Comment définiriez-vous la culture européenne ? Quels en sont les traits marquants ?
Dans sa plus large acceptation, la culture représente un certain degré de civilisation et un ensemble de valeurs. Ces valeurs ont été résumées dans un paragraphe du préambule du Traité de Lisbonne. Elles font partie intégrante de la culture européenne. Et ce sont ces valeurs que l'Union européenne veut diffuser. Mais si vous me demandiez ce que signifie, dans un sens strict, la culture européenne, je ne saurais quoi répondre. Qu'est-ce qui est européen dans la littérature, dans le cinéma, le théâtre, la danse, les arts plastiques ? Il y a des influences de toutes sortes, de partout. Ce qui est spécifique à l'Europe, ce serait la responsabilité que l'état endosse pour encourager la production culturelle et protéger le patrimoine.

Le système de financement actuel en Belgique ou dans Union européenne est-il susceptible de censurer la créativité ?
Pour ce qui est de mon pays, et surtout de la zone flamande, je peux dire que, ces quinze dernières années, le système de financement a évolué de manière formidable. La Flandre est la région d'Europe ayant la plus forte densité d'institutions culturelles.

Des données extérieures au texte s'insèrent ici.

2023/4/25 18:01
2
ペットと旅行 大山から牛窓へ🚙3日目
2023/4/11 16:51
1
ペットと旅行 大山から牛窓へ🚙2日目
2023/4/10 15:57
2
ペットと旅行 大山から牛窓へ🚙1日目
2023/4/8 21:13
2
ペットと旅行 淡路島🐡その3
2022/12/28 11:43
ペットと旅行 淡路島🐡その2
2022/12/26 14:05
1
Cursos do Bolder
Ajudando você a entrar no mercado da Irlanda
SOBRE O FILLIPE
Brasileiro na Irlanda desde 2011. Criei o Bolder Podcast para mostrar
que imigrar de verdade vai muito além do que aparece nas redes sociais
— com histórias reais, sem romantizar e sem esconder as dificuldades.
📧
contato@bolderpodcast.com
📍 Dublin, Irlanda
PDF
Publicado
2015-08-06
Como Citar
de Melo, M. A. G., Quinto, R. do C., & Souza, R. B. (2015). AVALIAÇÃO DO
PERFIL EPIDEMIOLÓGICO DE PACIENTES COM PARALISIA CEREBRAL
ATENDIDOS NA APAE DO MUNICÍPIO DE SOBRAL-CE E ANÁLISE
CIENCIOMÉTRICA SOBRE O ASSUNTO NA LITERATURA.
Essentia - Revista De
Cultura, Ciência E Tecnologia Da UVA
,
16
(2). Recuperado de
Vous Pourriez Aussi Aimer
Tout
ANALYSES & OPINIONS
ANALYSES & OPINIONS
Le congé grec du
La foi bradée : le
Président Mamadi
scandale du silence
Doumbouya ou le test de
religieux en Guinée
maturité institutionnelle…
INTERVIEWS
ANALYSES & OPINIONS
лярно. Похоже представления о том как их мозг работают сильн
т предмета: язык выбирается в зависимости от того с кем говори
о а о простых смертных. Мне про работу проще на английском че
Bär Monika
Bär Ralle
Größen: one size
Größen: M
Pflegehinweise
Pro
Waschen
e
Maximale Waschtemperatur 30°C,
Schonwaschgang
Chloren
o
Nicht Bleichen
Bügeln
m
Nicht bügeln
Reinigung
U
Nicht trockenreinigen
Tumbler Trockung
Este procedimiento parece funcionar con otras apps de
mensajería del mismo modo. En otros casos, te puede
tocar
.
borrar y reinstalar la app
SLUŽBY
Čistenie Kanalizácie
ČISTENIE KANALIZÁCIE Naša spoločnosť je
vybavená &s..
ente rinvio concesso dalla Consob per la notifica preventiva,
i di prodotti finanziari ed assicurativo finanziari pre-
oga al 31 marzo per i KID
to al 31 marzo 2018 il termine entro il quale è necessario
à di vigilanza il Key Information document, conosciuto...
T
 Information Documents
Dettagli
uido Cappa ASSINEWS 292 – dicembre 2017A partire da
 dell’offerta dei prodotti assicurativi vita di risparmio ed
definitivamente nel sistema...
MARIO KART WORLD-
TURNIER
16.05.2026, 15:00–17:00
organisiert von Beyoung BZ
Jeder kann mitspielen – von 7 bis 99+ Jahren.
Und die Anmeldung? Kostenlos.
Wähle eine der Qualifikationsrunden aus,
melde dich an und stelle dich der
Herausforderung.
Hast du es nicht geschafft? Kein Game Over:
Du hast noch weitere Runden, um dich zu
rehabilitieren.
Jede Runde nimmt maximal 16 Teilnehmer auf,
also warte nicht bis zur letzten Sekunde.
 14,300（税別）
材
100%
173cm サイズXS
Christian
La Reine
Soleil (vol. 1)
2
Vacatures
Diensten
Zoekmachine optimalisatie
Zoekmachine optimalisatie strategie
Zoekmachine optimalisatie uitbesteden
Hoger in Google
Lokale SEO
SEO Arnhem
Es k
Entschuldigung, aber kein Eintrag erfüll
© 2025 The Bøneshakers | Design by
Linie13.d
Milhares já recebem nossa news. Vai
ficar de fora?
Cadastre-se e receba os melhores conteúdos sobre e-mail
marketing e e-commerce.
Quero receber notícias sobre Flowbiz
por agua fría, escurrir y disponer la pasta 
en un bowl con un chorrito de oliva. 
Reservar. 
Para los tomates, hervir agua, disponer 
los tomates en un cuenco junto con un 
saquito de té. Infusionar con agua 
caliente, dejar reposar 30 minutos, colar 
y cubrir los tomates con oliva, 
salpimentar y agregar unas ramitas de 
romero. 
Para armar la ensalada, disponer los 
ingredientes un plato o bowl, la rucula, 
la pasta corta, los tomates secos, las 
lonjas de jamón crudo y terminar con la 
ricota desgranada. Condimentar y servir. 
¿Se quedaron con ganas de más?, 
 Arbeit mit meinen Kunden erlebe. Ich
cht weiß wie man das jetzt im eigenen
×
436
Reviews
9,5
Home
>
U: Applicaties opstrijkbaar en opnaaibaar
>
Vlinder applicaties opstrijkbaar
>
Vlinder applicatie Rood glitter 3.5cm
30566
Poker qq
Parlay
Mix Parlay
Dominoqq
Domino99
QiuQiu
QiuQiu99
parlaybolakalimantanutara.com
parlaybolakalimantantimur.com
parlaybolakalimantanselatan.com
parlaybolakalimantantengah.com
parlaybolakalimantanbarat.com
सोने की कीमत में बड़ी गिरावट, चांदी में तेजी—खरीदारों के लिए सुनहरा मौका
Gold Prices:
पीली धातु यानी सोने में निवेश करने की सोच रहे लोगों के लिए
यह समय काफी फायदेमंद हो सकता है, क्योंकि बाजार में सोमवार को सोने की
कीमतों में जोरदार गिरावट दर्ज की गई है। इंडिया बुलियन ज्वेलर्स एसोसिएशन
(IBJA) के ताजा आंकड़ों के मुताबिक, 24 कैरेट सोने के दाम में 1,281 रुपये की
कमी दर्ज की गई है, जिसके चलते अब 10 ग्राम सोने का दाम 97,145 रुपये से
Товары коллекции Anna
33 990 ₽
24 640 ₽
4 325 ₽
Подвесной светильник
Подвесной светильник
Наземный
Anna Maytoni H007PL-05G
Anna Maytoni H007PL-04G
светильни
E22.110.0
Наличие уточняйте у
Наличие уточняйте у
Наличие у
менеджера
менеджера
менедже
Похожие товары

Il existe d'innombrables endroits, y compris dans les villages, où les créations culturelles peuvent être exposées. Mais [[il existe d’énormes différences en Europe en ce qui concerne la manière dont est soutenue la culture]].
Par exemple, trois à quatre ans auparavant, il y a eu des licenciements massifs dans le domaine culturel aux Pays-Bas. Ils y ont fermé orchestres philharmoniques, théâtres, opéras. Les budgets de la culture ont été réduits de 40%. En Espagne, les coupes furent encore plus drastiques. Ce n'est pas de la censure, mais les effets ne sont pas très éloignés de ceux de la censure, puisque les chances de créer sont anéanties.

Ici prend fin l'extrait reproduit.